Decisão aponta para mais cortes futuros, diz economista

SÃO PAULO, 29 de abril de 2009 - Sobre a decisão do Comitê de Política Monetária (Copom) em reduziu a taxa Selic em 1 ponto percentual, para 10,25% ao ano, o economista do Banco Schahin, Silvio Campos Neto, aponta dois aspectos em torno da decisão que merecem ser mencionados: a redução do ritmo de afrouxamento e a muito provável continuidade do ciclo de baixa dos juros.

O economista aponta que em primeiro lugar, o corte de 100 pontos-base foi inferior ao realizado na reunião de março (150 pontos) e afirma que alguns fatores podem justificar esta mudança de ritmo do processo.
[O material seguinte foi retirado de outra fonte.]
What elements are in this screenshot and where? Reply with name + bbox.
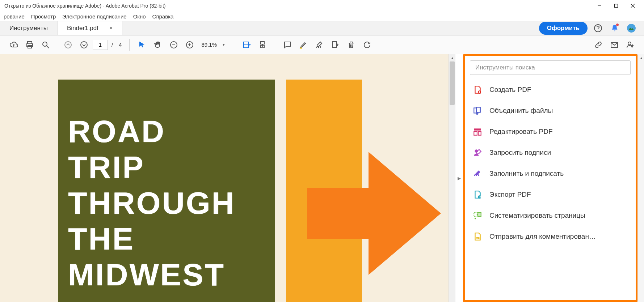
pointer-icon[interactable] [135,38,149,52]
scroll-thumb[interactable] [450,61,455,105]
menu-item[interactable]: Электронное подписание [62,13,126,20]
svg-rect-31 [474,132,477,135]
tool-item-edit-pdf[interactable]: Редактировать PDF [465,121,636,142]
help-icon[interactable] [592,22,604,34]
tab-label: Инструменты [9,25,48,32]
vertical-scrollbar[interactable]: ▴ [449,54,455,302]
page-up-icon[interactable] [61,38,75,52]
email-icon[interactable] [607,38,622,52]
svg-rect-36 [478,212,481,216]
page-down-icon[interactable] [77,38,91,52]
organize-pages-icon [472,210,483,221]
caret-down-icon: ▼ [222,43,226,47]
document-block-olive: ROAD TRIP THROUGH THE MIDWEST [58,80,275,302]
svg-rect-32 [478,132,481,135]
notifications-icon[interactable] [609,22,621,34]
svg-rect-35 [474,212,477,216]
maximize-button[interactable] [608,0,624,12]
tools-list: Создать PDFОбъединить файлыРедактировать… [465,78,636,300]
tool-item-create-pdf[interactable]: Создать PDF [465,79,636,100]
highlight-icon[interactable] [296,38,311,52]
zoom-value: 89.1% [202,42,217,48]
tools-panel: Создать PDFОбъединить файлыРедактировать… [463,54,637,302]
window-controls [591,0,641,12]
minimize-button[interactable] [591,0,608,12]
menu-item[interactable]: рование [4,13,25,20]
svg-point-24 [628,42,631,45]
scroll-up-icon[interactable]: ▴ [638,54,644,61]
rotate-icon[interactable] [360,38,374,52]
tool-item-organize-pages[interactable]: Систематизировать страницы [465,205,636,226]
tools-search-input[interactable] [470,60,631,75]
menubar: рование Просмотр Электронное подписание … [0,12,644,21]
menu-item[interactable]: Просмотр [31,13,56,20]
zoom-select[interactable]: 89.1% ▼ [198,39,229,50]
tool-item-label: Запросить подписи [489,149,628,157]
print-icon[interactable] [22,38,37,52]
tabbar: Инструменты Binder1.pdf × Оформить [0,21,644,35]
tool-item-fill-sign[interactable]: Заполнить и подписать [465,163,636,184]
document-heading: ROAD TRIP THROUGH THE MIDWEST [58,80,275,292]
svg-line-11 [47,46,49,48]
svg-marker-25 [307,152,441,275]
window-title: Открыто из Облачное хранилище Adobe) - A… [3,3,165,9]
close-button[interactable] [624,0,641,12]
scroll-up-icon[interactable]: ▴ [449,54,455,61]
delete-icon[interactable] [344,38,358,52]
page-number-input[interactable] [93,40,108,50]
titlebar: Открыто из Облачное хранилище Adobe) - A… [0,0,644,12]
profile-avatar[interactable] [625,22,637,34]
svg-rect-22 [332,42,337,47]
scroll-mode-icon[interactable] [255,38,270,52]
svg-rect-1 [615,4,618,8]
menu-item[interactable]: Справка [152,13,174,20]
tool-item-request-sign[interactable]: Запросить подписи [465,142,636,163]
sign-icon[interactable] [312,38,327,52]
request-sign-icon [472,147,483,158]
edit-pdf-icon [472,126,483,137]
panel-scrollbar[interactable]: ▴ [637,54,644,302]
tab-close-icon[interactable]: × [109,25,113,31]
tools-search-wrap [470,60,631,75]
tool-item-label: Экспорт PDF [489,191,628,199]
svg-point-12 [65,42,71,48]
create-pdf-icon [472,84,483,95]
page-separator: / [109,42,115,48]
tool-item-label: Заполнить и подписать [489,170,628,178]
tab-tools[interactable]: Инструменты [0,21,58,35]
edit-text-icon[interactable] [328,38,342,52]
fill-sign-icon [472,168,483,179]
tool-item-label: Систематизировать страницы [489,212,628,220]
search-icon[interactable] [38,38,53,52]
subscribe-button[interactable]: Оформить [539,22,588,35]
fit-width-icon[interactable]: ▾ [239,38,254,52]
svg-rect-20 [261,42,264,44]
hand-icon[interactable] [151,38,165,52]
tool-item-label: Редактировать PDF [489,128,628,136]
menu-item[interactable]: Окно [133,13,146,20]
zoom-in-icon[interactable] [182,38,197,52]
document-viewport[interactable]: ROAD TRIP THROUGH THE MIDWEST ▴ [0,54,455,302]
tab-label: Binder1.pdf [67,25,98,32]
panel-collapse-handle[interactable]: ▶ [455,54,463,302]
arrow-icon [307,145,445,282]
send-comment-icon [472,231,483,242]
save-cloud-icon[interactable] [7,38,21,52]
svg-point-10 [43,42,47,46]
tab-document[interactable]: Binder1.pdf × [58,21,122,35]
tool-item-label: Объединить файлы [489,107,628,115]
svg-point-6 [627,24,636,33]
export-pdf-icon [472,189,483,200]
tool-item-send-comment[interactable]: Отправить для комментирован… [465,226,636,247]
tool-item-label: Создать PDF [489,86,628,94]
svg-point-5 [598,30,598,31]
zoom-out-icon[interactable] [167,38,181,52]
svg-rect-28 [476,107,480,112]
comment-icon[interactable] [280,38,295,52]
tool-item-combine-files[interactable]: Объединить файлы [465,100,636,121]
share-people-icon[interactable] [623,38,637,52]
tool-item-label: Отправить для комментирован… [489,233,628,241]
share-link-icon[interactable] [591,38,606,52]
tool-item-export-pdf[interactable]: Экспорт PDF [465,184,636,205]
toolbar: / 4 89.1% ▼ ▾ [0,35,644,54]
O primeiro deles é que a percepção de que a pior fase da contração da atividade no Brasil e no exterior ficou para trás, embora o patamar seja baixo e a reação muito lenta. Outro ponto, diz respeito aos números de consumo, já que mostram que as reduções setoriais do IPI (Impostos sobre Produtos Industrializados) vêm alcançando resultados promissores.

O economista destaca ainda a mudança da política fiscal, com a redução formal da meta de superávit primário; a complicada questão envolvendo a rentabilidade da poupança, cuja discussão ainda é incipiente e um possível sentimento por parte do Banco Central (BC) de que o ritmo de 150 pontos por reunião não é adequado.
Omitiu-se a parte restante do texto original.